Posted by andrew Tue, 27 May 2008 16:36:00 GMT

mod_rails promises to be the holy grail for RoR hosting – seamless integration with apache (no more mongrel, lighttpd or proxies) and a simple setup process. Well, one out of two isn’t bad…

The docs say that you just neex to run
gem install passenger
passenger-install-apache2-module

The latter runs rake which compiles the apache library from source using (what appears to be an incomplete) version of the excellent boost templates/libraries.

It might be straightforward installing on a modern package managed distro (ubuntu, centos, etc_ but I had a fair bit of trouble convincing it to play nice. Here’s what I had to do to get it working on a fairly typical, but old, install of RedHat, with Apache2 compiled from source installed in /usr/local/apache2

  1. passenger-install-apache2-module didn’t believe apxs existed, so creating the environment variable APXS2 and adjusting the path was required:
    export APXS2=/usr/local/apache2/bin/apxs
    export PATH=$PATH:/usr/local/apache2/bin
    
  2. Next, the compilation of the apache module failed – the absence of non_type.hpp meant the compiler spewed out this error many times:
    ../../boost/config/suffix.hpp:490:32: boost/non_type.hpp: No such file or directory
    
    I’ve done a bit of work with the boost libraries before – they’re fairly lightweight and self-conained. In this case the fix was just to copy a single file from http://www.boost.org/doc/libs/1_34_1/boost/non_type.hpp to /usr/local/lib/ruby/gems/1.8/gems/passenger-1.0.5/ext/boost
  3. So far, so good – compilation works, but woah!

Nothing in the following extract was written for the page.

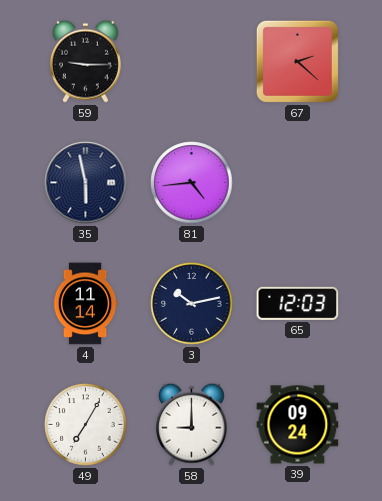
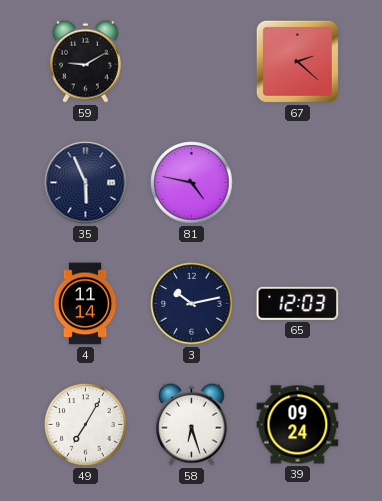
59: 9:15 -> 9:10
35: 5:58 -> 5:56
81: 4:44 -> 4:47
58: 9:00 -> 6:27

RED FLASHING LIGHTS on linking…
    /usr/bin/ld: mod_passenger.so: undefined versioned symbol name std::basic_stringbuf<char, std::char_traits<char>, std::allocator<char> >::~basic_stringbuf [in-charge]()@@GLIBCPP_3.2
    /usr/bin/ld: failed to set dynamic section sizes: Bad value
    collect2: ld returned 1 exit status
    
    Uh, for some reason my default libstdc++ was only to be found in /usr/lib/gcc-lib/i386-redhat-linux/3.2.2/ and this wasn’t getting picked up by the linker, even when it was added to LD_LIBRARY_PATH. The only thing left to do was hack the Rakefile to ensure that the correct shared libraries were being picked up by replacing
     linkflags << " -lstdc++ -lpthread ../boost/src/libboost_thread.a #{APR_LIBS}" 
    
    with
    linkflags << " -Xlinker -rpath /usr/lib/gcc-lib/i386-redhat-linux/3.2.2/libstdc++.so -lpthre
    ad ../boost/src/libboost_thread.a #{APR_LIBS}" 
    

After those changes passenger-install-apache2-module played nice and compiled the module. And after reconfiguring a virtual host as per the mod_rails docs and restarting apache here we are, running on mod_rails.

Impressions? The very first time an http request to an application is made there seems to be quite a long delay – I guess this is because it practices some sort of lazy initialization. After that it seems to zip along pretty speedily, outperforming the classic Apache+mod_proxy+Mongrel setup.